新しい年が明けて、ルーシーは早々沼に入ってしまった。一つの原因は、幼なじみのワンちゃんと久しぶりに再会し、嬉しさのあまり遊びを止められなかったから。二つ目の原因としては、特に今日は、ルーシーは、沼に入る前から(あ)に対して非常に反抗的な態度をとっており、コマンドに従おうとしないばかりか、拾い食いを止めようとせず、それを咎められて、歯を剥いて(あ)の手に噛みつき、さらに怒られたせいである。ふてくされたルーシーは、幼なじみのワンちゃんと追いかけっこをしている最中も、何回か(あ)の呼びかけに反応しながらも、帰って来ようとはしなかった。つまり、確信犯の犯行である。
 ルーシーが生後8ヶ月を迎えて、U先生からは「これから2〜3歳までの間に、個々の性格が、さらに強く出ます。(ルーシーは)今のところ順調に育っていますが、反抗的な部分が強くなって噛みつくということもあるかもしれません。」と言われたばかりだった。
 反抗的な犬を力で抑えて言うことをきかせるのは、かえって反抗心に火をつけることになりかねない。しかし沼に入った以上は、怒らざるを得ない。難しいところだが、相手のワンちゃんにかけた迷惑も考えなければならない。
 沼から出てきたところを取り押さえ、体を仰向けにして、首根っこを押さえて怒る。ルーシーが幾分ビビッたところで、噴水に放り込み、問答無用で家に連れて帰る。そしてシャンプーとドライヤーという、いつもの対応である。

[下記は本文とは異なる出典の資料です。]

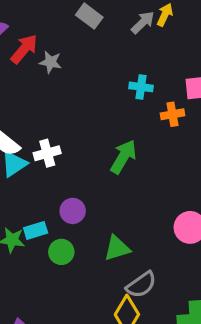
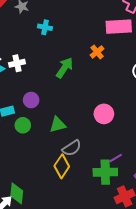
cyan cross: (141, 87) -> (45, 27), moved
orange cross: (172, 114) -> (97, 52), moved, turned -32

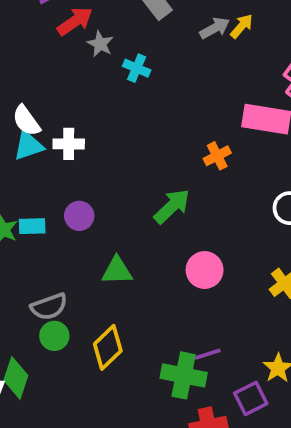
cyan cross: (45, 27) -> (137, 68), moved
green arrow: (64, 68) -> (172, 206), moved
green circle: (23, 125) -> (54, 336), moved
gray semicircle: (72, 148) -> (49, 307), moved

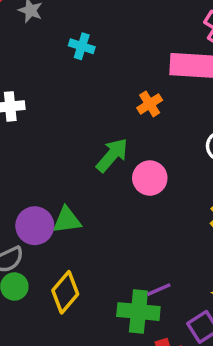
cyan cross: (137, 68) -> (82, 46), moved
purple circle: (79, 216) -> (35, 226), moved, size x1.4
pink circle: (205, 270) -> (150, 178), moved

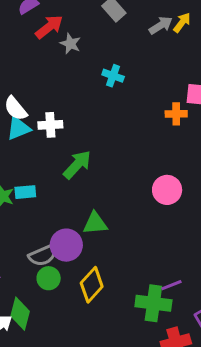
orange cross: (150, 104) -> (176, 114), moved, turned 30
green arrow: (112, 155) -> (77, 165), moved
purple circle: (35, 226) -> (66, 245), moved

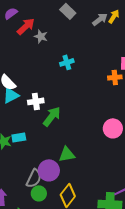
cyan cross: (113, 76) -> (67, 62), moved, turned -32
white cross: (50, 125) -> (36, 101), moved
gray semicircle: (43, 255) -> (34, 178), turned -36

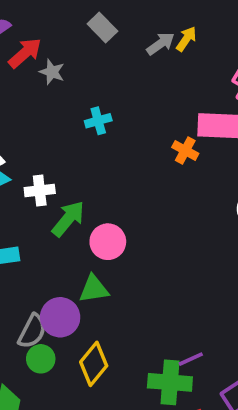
orange cross: (115, 77) -> (185, 150), turned 32
pink circle: (113, 128) -> (108, 242), moved

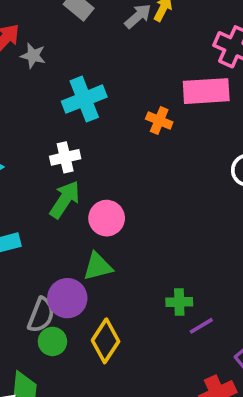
cyan cross: (98, 121) -> (84, 99), size x1.6
orange cross: (185, 150) -> (159, 121), moved
white cross: (40, 191) -> (65, 157), moved
green cross: (170, 382) -> (179, 302), moved, size x0.6

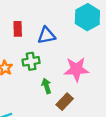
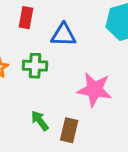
green arrow: (46, 86) -> (40, 121), moved, turned -32
brown rectangle: (65, 102) -> (69, 130), turned -42

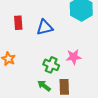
green cross: (35, 66) -> (51, 65), moved, turned 35
pink star: (94, 90) -> (74, 57), size x0.7

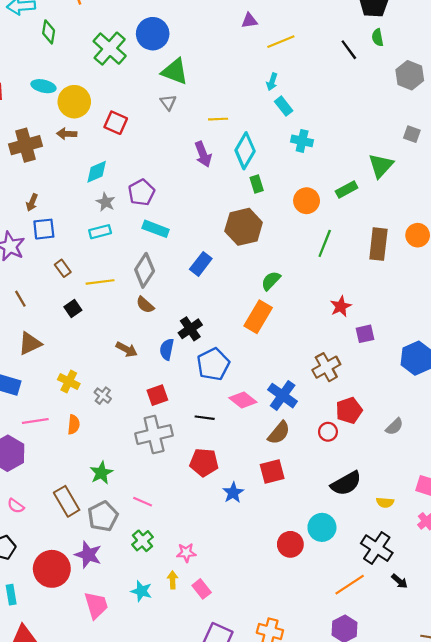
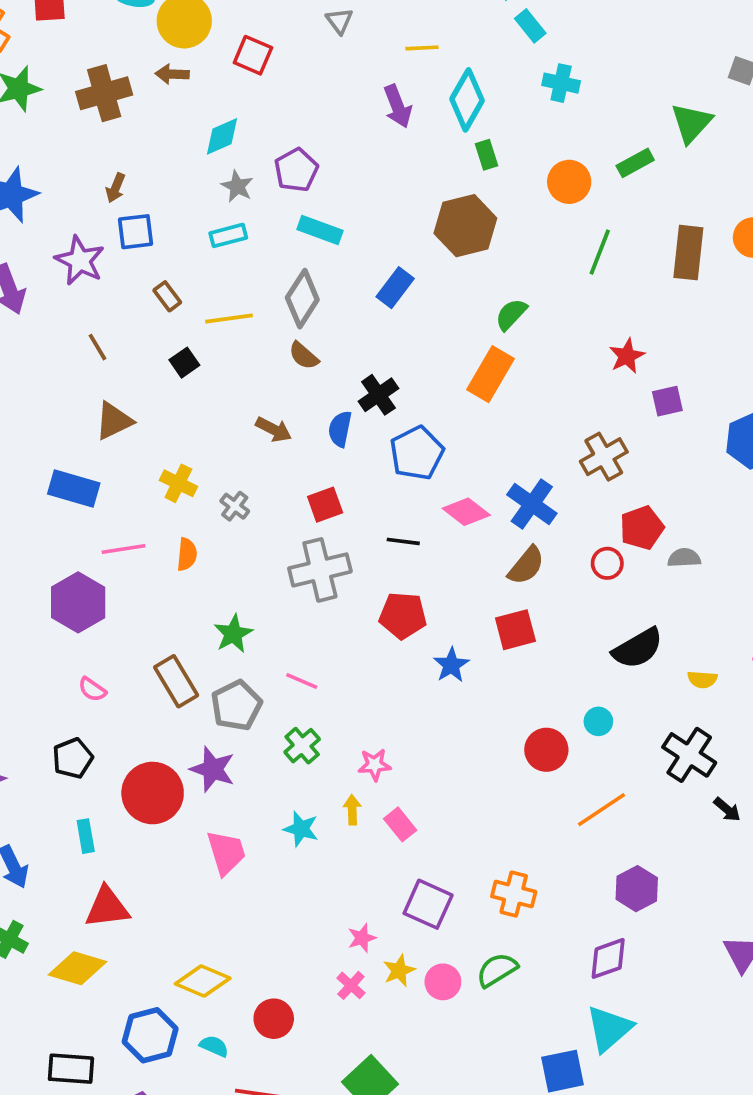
gray semicircle: (394, 427) -> (684, 558), moved, turned -138
cyan circle: (322, 527) -> (598, 721), size x0.6
orange line: (350, 585) -> (602, 810), moved

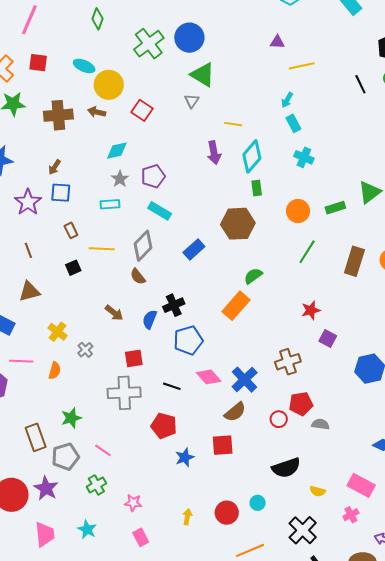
purple square: (667, 401) -> (328, 339), turned 30
yellow arrow: (352, 810) -> (187, 517), moved

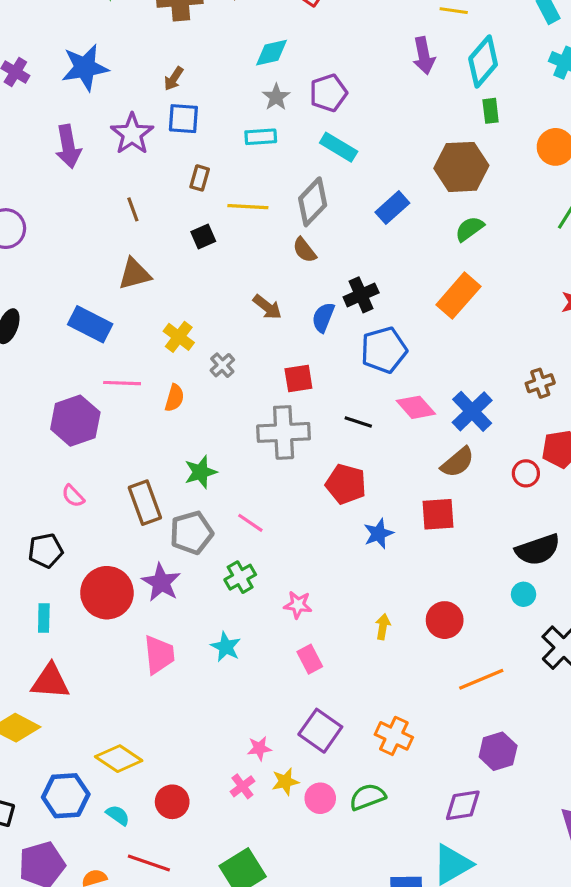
brown rectangle: (71, 230) -> (200, 178), turned 42
green semicircle: (253, 276) -> (470, 229), moved
brown cross: (288, 362) -> (540, 383), size x0.7
cyan circle: (258, 503) -> (524, 594), moved

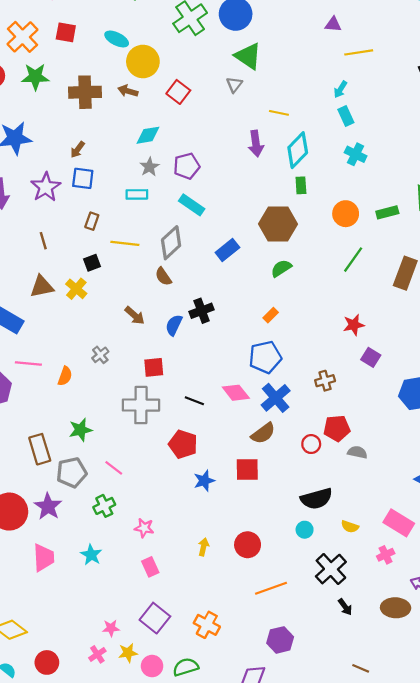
orange rectangle: (458, 296) -> (271, 315), size x0.5
yellow cross: (179, 337) -> (76, 289), moved
blue pentagon: (384, 350) -> (265, 357), moved

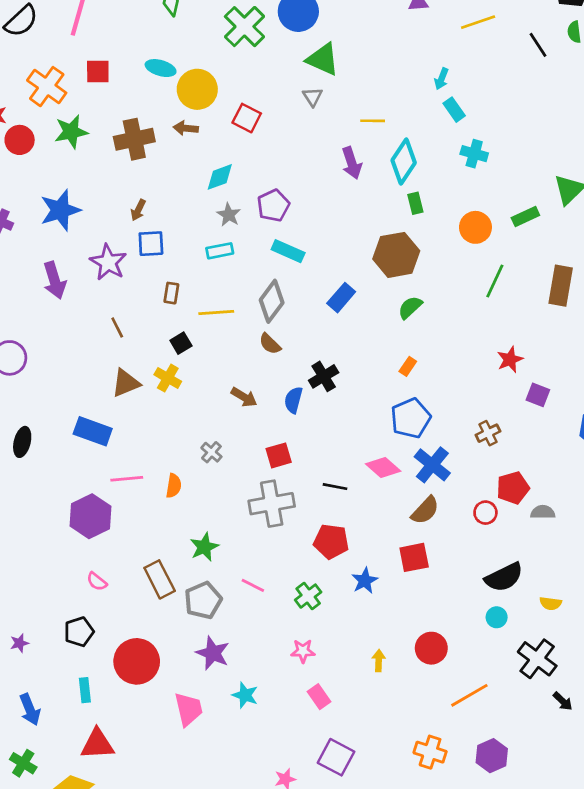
yellow line: (359, 52) -> (478, 22), moved
purple star: (48, 506) -> (213, 653), moved
green cross: (104, 506) -> (308, 596), moved
orange cross: (207, 625) -> (430, 752), moved

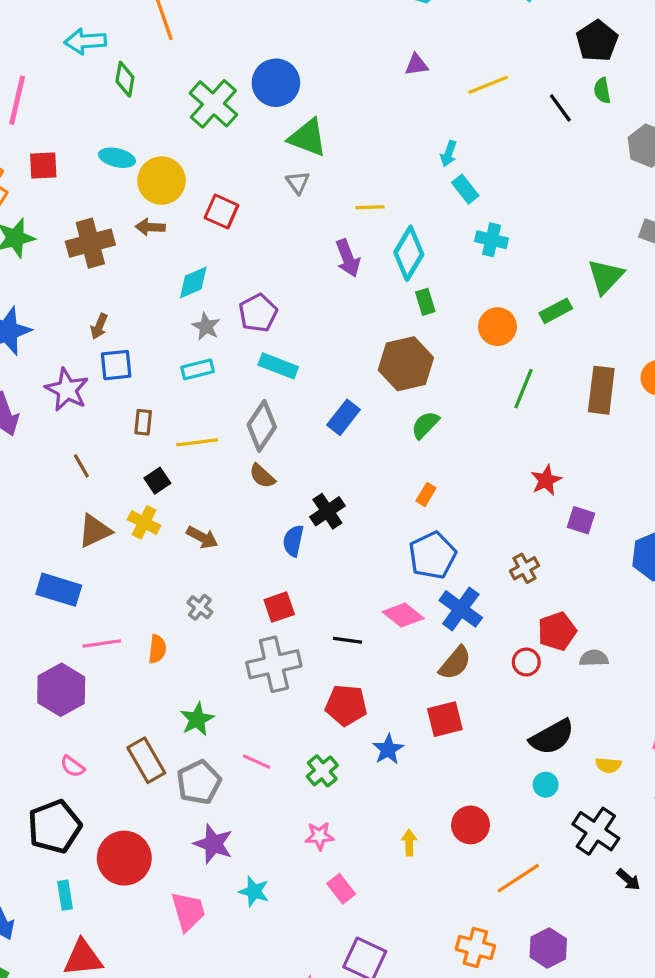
brown arrow: (244, 397) -> (202, 537), moved
black pentagon: (79, 632) -> (55, 827), size x1.5

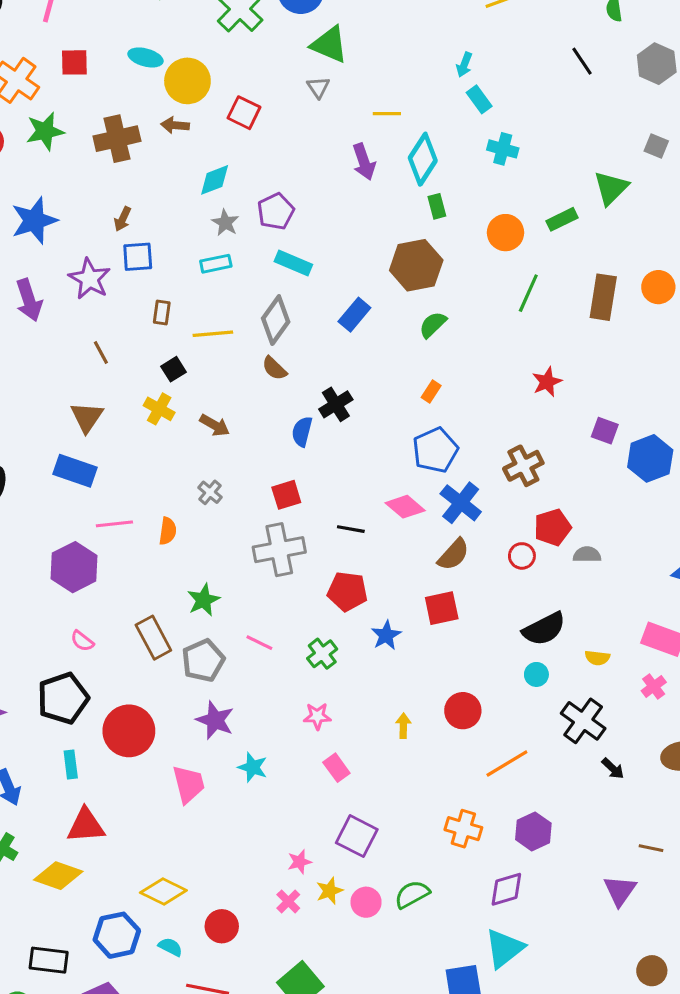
black line: (560, 108) -> (582, 61), moved
purple square: (581, 520) -> (605, 431), moved
brown triangle: (95, 531) -> (87, 417), moved, turned -33
brown cross: (524, 568) -> (523, 466), size x1.4

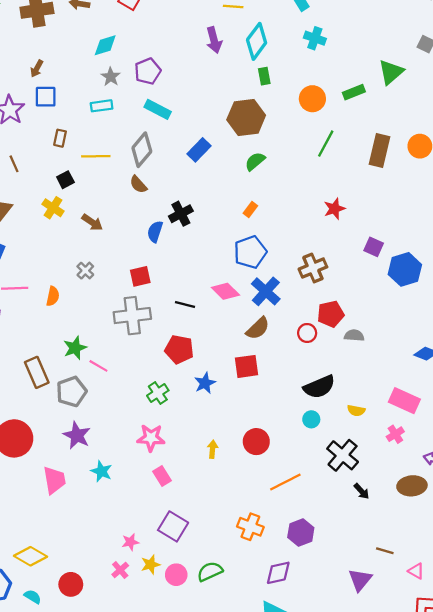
pink line: (259, 643) -> (98, 366), moved
pink star: (317, 716) -> (151, 438), size x1.4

 シャンプーが終わるまで、ルーシーは、何もしゃべらない(あ)を恐ろしげに見て、おとなしくしていた。ところがシャンプーが終わった頃から、反抗的な態度が戻ってきてしまった。
 「ブルブルしなさい」と声をかけても、ルーシーはこちらの指示を無視する。(あ)は何回か「そう、じゃ、ここから出られないよ。」と言い、風呂場のドアを開けて、自分だけ外に出る。ルーシーは開いたドアから外に逃げようとするが、リードにつながれているので、これは無理。せっかくお湯で洗っても、これでは体が冷えてしまう。何回か指示を無視し、根比べを続けて、ようやく体を震わせた。
 洗面所でドライヤーをかけようとすると、ルーシーはさらに抵抗を始めた。タオルに噛みつこうとする。ガウガウと声を上げながら、洗面所の床をグルグルと走る。床に敷いた新聞紙をビリビリに破く。それでも、(あ)は知らん顔をして、ドライヤーをかける。あえて怒ることはせず、無視することにした。
 頑固に反抗的な態度をとり続けるというなら、こちらも負ける訳にはいかない。妥協したり、甘やかせて良いことと、そうでないことがある。徹底的に無視して、相手が折れるのを待とうと思う。さて、「新春初沼入り」から「新春がまん大会」の始まりである。